___ GIVEN DATA ___

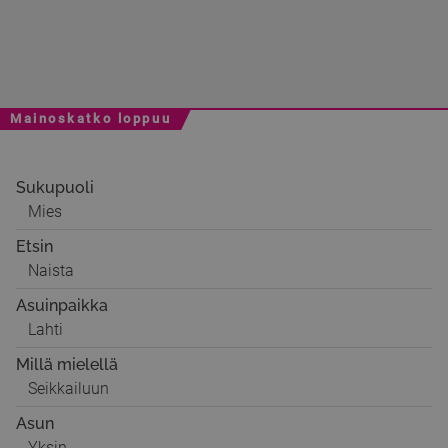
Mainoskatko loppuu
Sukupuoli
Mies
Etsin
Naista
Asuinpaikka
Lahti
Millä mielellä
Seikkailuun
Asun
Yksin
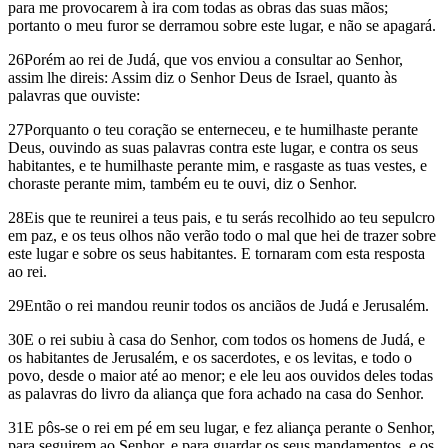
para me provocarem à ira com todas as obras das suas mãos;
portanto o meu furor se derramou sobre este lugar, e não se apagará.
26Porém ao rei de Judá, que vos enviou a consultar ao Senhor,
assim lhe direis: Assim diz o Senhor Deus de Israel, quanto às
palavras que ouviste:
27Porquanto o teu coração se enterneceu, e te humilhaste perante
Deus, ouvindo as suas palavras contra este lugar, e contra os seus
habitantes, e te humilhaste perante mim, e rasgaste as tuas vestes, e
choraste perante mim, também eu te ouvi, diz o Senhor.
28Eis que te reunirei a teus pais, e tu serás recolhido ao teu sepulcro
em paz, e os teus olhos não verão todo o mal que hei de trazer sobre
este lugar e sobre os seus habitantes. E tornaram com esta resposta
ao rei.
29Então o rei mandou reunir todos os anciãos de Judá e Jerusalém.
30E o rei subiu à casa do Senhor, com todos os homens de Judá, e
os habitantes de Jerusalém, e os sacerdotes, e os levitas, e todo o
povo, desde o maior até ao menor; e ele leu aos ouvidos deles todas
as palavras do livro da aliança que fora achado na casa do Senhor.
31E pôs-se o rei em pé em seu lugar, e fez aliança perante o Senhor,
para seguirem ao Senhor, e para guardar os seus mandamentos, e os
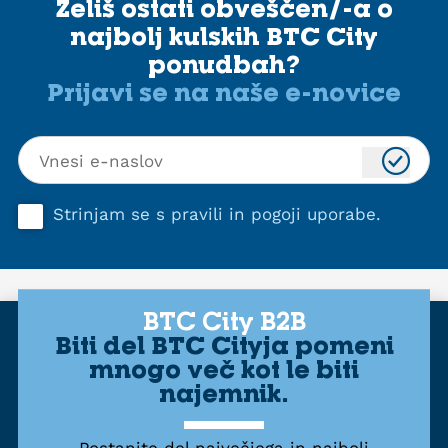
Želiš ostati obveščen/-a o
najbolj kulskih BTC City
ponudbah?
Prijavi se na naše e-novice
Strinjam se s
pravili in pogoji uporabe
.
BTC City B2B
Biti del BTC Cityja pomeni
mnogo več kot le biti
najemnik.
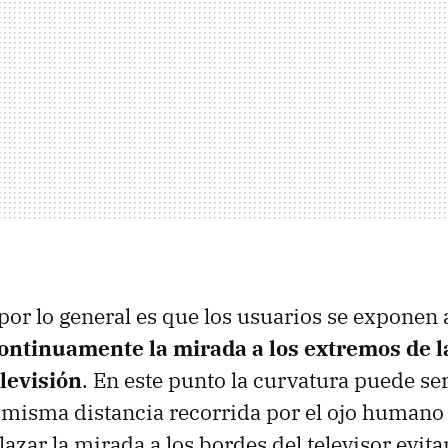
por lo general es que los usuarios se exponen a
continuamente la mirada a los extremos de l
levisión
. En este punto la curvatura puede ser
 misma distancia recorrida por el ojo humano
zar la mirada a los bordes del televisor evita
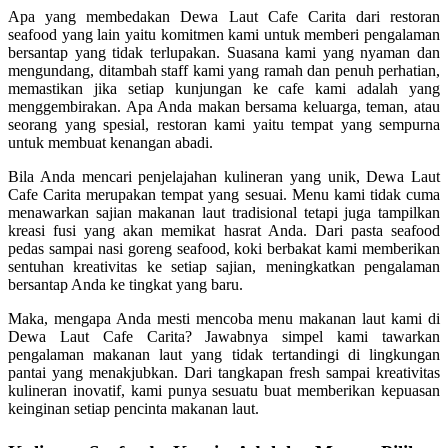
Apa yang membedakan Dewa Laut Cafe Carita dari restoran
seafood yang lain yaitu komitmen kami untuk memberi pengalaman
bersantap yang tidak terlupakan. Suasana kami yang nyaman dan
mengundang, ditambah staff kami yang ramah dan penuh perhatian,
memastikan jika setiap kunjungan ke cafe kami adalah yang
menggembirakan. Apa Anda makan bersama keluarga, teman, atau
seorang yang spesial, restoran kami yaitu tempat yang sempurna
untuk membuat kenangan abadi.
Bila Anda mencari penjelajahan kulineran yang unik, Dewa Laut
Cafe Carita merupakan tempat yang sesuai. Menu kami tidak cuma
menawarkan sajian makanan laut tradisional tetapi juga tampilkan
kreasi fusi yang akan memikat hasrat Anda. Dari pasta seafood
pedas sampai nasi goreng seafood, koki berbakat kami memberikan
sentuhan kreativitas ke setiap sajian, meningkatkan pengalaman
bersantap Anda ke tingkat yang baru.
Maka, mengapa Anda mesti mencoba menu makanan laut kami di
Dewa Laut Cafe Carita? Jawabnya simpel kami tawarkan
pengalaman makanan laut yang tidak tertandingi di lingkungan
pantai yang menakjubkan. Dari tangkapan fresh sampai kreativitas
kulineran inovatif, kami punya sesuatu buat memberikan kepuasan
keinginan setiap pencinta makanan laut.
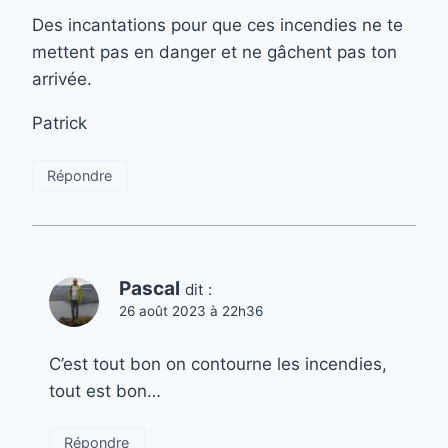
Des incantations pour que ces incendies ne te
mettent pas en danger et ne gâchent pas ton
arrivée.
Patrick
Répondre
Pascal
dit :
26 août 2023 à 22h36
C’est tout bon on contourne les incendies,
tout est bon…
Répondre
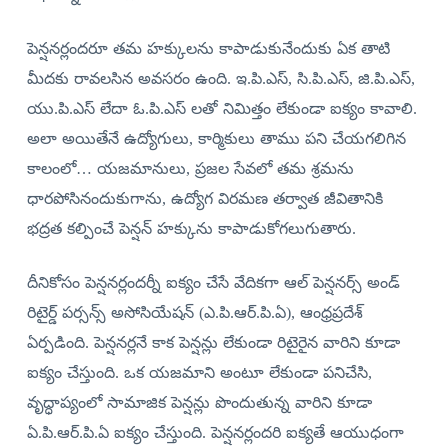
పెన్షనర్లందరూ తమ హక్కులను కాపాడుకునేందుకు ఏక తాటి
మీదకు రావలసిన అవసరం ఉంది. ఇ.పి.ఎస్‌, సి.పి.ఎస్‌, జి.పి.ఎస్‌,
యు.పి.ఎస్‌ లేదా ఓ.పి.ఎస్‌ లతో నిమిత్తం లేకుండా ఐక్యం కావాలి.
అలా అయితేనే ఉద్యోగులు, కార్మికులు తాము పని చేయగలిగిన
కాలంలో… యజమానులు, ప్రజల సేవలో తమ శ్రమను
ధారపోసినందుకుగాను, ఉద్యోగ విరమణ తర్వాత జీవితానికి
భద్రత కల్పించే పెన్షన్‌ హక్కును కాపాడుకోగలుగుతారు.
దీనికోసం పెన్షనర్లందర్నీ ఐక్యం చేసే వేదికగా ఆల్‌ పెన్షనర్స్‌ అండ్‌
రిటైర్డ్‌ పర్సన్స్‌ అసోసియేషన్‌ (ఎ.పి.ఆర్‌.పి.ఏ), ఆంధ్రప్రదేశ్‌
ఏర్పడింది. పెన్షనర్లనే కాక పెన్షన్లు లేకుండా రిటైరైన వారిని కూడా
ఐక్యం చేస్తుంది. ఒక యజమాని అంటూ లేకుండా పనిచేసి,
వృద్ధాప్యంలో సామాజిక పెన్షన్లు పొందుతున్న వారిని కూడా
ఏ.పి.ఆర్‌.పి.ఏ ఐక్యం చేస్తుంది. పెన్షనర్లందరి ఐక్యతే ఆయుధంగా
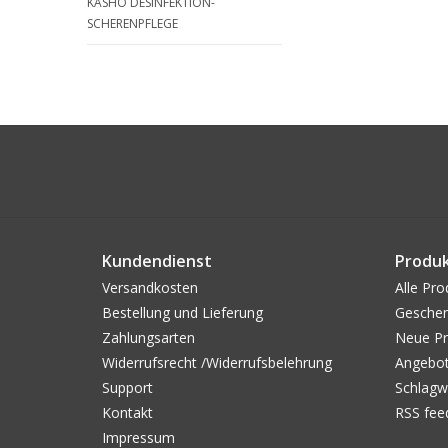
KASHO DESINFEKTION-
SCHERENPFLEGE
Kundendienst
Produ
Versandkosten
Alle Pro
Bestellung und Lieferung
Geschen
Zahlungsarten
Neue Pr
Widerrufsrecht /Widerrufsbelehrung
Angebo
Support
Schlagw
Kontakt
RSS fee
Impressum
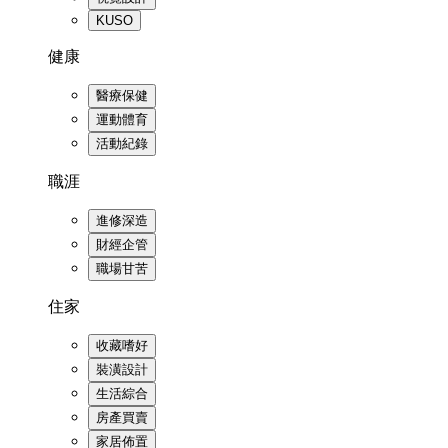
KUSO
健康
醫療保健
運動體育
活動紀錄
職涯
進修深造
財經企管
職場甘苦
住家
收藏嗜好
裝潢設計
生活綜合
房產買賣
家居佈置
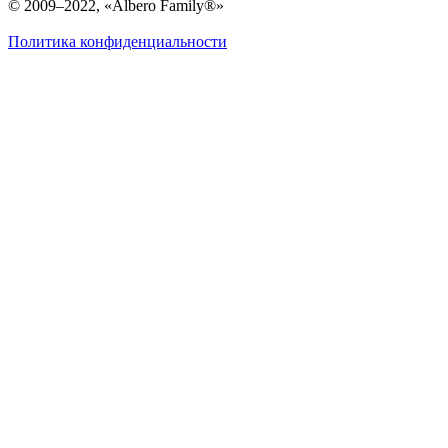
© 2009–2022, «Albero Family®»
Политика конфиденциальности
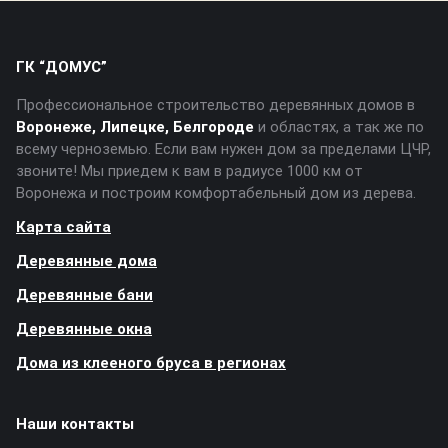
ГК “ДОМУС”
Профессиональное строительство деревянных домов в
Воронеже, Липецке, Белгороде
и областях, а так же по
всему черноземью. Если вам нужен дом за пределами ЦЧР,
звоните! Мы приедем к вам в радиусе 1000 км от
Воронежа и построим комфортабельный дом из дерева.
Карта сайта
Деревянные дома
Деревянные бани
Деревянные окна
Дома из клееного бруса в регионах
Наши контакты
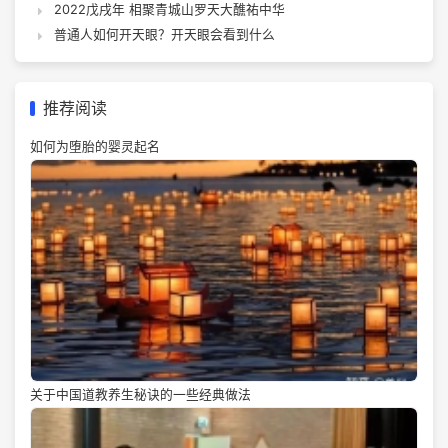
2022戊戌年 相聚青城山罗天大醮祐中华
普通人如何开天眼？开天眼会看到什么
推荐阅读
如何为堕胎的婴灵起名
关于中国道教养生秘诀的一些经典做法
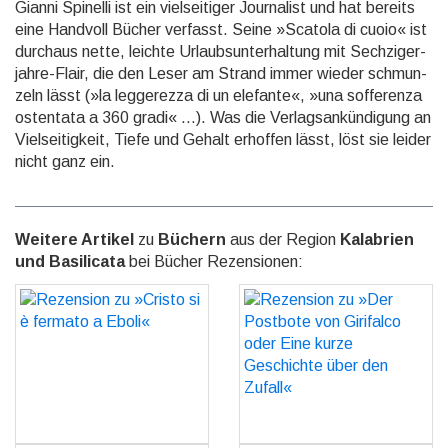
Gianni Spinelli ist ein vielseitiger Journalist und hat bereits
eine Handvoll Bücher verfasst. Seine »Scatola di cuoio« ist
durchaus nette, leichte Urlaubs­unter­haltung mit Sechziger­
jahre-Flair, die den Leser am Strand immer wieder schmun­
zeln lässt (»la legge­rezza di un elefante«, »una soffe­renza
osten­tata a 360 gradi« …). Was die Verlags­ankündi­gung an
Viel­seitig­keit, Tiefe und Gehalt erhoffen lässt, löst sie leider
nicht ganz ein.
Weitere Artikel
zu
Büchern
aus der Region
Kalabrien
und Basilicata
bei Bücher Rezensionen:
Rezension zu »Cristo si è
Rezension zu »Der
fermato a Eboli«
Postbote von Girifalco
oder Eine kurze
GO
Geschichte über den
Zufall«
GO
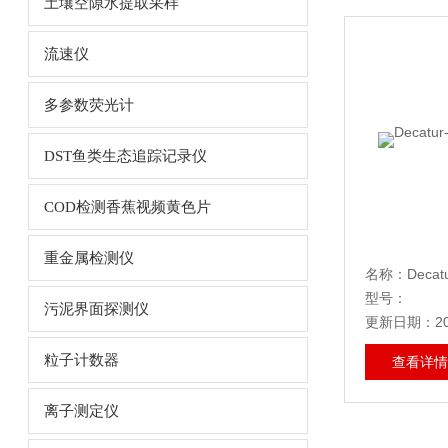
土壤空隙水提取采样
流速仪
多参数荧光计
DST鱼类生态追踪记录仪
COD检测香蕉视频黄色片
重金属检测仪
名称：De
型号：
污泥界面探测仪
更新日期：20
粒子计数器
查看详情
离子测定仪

___

TASK TO COMPLETE >> Among the entries, count the lines that hold "palavras". Reply with the count only.

SOLUTION BELOW >> 3